WORK TASK - Would you write out the entries below, every one of them, exactly?

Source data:

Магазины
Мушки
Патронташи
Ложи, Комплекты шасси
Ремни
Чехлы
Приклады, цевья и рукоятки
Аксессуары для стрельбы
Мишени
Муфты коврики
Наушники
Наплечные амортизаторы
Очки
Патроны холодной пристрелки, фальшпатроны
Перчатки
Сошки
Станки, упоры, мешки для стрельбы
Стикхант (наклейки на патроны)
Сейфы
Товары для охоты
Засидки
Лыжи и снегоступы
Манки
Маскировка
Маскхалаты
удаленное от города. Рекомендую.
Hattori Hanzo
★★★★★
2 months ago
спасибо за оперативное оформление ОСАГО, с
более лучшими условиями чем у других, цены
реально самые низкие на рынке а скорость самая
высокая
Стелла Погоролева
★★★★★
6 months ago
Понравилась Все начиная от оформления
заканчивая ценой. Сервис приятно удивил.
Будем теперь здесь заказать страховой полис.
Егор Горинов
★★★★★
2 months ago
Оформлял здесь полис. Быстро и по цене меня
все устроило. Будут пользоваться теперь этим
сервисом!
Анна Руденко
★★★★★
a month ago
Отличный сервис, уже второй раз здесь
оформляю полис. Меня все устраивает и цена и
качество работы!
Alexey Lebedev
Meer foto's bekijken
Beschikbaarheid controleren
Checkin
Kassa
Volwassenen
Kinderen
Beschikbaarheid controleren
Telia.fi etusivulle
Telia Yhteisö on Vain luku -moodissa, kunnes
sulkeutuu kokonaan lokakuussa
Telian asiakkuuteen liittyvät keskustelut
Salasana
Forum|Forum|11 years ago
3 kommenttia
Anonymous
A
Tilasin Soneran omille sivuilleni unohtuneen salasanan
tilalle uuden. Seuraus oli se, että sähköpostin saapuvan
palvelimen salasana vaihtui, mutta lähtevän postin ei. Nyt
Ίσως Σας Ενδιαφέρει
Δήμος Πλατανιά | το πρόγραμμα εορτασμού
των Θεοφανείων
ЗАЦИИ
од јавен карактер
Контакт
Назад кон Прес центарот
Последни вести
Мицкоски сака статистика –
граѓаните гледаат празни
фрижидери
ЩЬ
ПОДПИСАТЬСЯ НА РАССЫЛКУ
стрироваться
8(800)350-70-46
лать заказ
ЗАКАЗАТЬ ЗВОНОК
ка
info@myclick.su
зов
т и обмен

TASK RESPONSE -
Магазины
Мушки
Патронташи
Ложи, Комплекты шасси
Ремни
Чехлы
Приклады, цевья и рукоятки
Аксессуары для стрельбы
Мишени
Муфты коврики
Наушники
Наплечные амортизаторы
Очки
Патроны холодной пристрелки, фальшпатроны
Перчатки
Сошки
Станки, упоры, мешки для стрельбы
Стикхант (наклейки на патроны)
Сейфы
Товары для охоты
Засидки
Лыжи и снегоступы
Манки
Маскировка
Маскхалаты
удаленное от города. Рекомендую.
Hattori Hanzo
★★★★★
2 months ago
спасибо за оперативное оформление ОСАГО, с
более лучшими условиями чем у других, цены
реально самые низкие на рынке а скорость самая
высокая
Стелла Погоролева
★★★★★
6 months ago
Понравилась Все начиная от оформления
заканчивая ценой. Сервис приятно удивил.
Будем теперь здесь заказать страховой полис.
Егор Горинов
★★★★★
2 months ago
Оформлял здесь полис. Быстро и по цене меня
все устроило. Будут пользоваться теперь этим
сервисом!
Анна Руденко
★★★★★
a month ago
Отличный сервис, уже второй раз здесь
оформляю полис. Меня все устраивает и цена и
качество работы!
Alexey Lebedev
Meer foto's bekijken
Beschikbaarheid controleren
Checkin
Kassa
Volwassenen
Kinderen
Beschikbaarheid controleren
Telia.fi etusivulle
Telia Yhteisö on Vain luku -moodissa, kunnes
sulkeutuu kokonaan lokakuussa
Telian asiakkuuteen liittyvät keskustelut
Salasana
Forum|Forum|11 years ago
3 kommenttia
Anonymous
A
Tilasin Soneran omille sivuilleni unohtuneen salasanan
tilalle uuden. Seuraus oli se, että sähköpostin saapuvan
palvelimen salasana vaihtui, mutta lähtevän postin ei. Nyt
Ίσως Σας Ενδιαφέρει
Δήμος Πλατανιά | το πρόγραμμα εορτασμού
των Θεοφανείων
ЗАЦИИ
од јавен карактер
Контакт
Назад кон Прес центарот
Последни вести
Мицкоски сака статистика –
граѓаните гледаат празни
фрижидери
ЩЬ
ПОДПИСАТЬСЯ НА РАССЫЛКУ
стрироваться
8(800)350-70-46
лать заказ
ЗАКАЗАТЬ ЗВОНОК
ка
info@myclick.su
зов
т и обмен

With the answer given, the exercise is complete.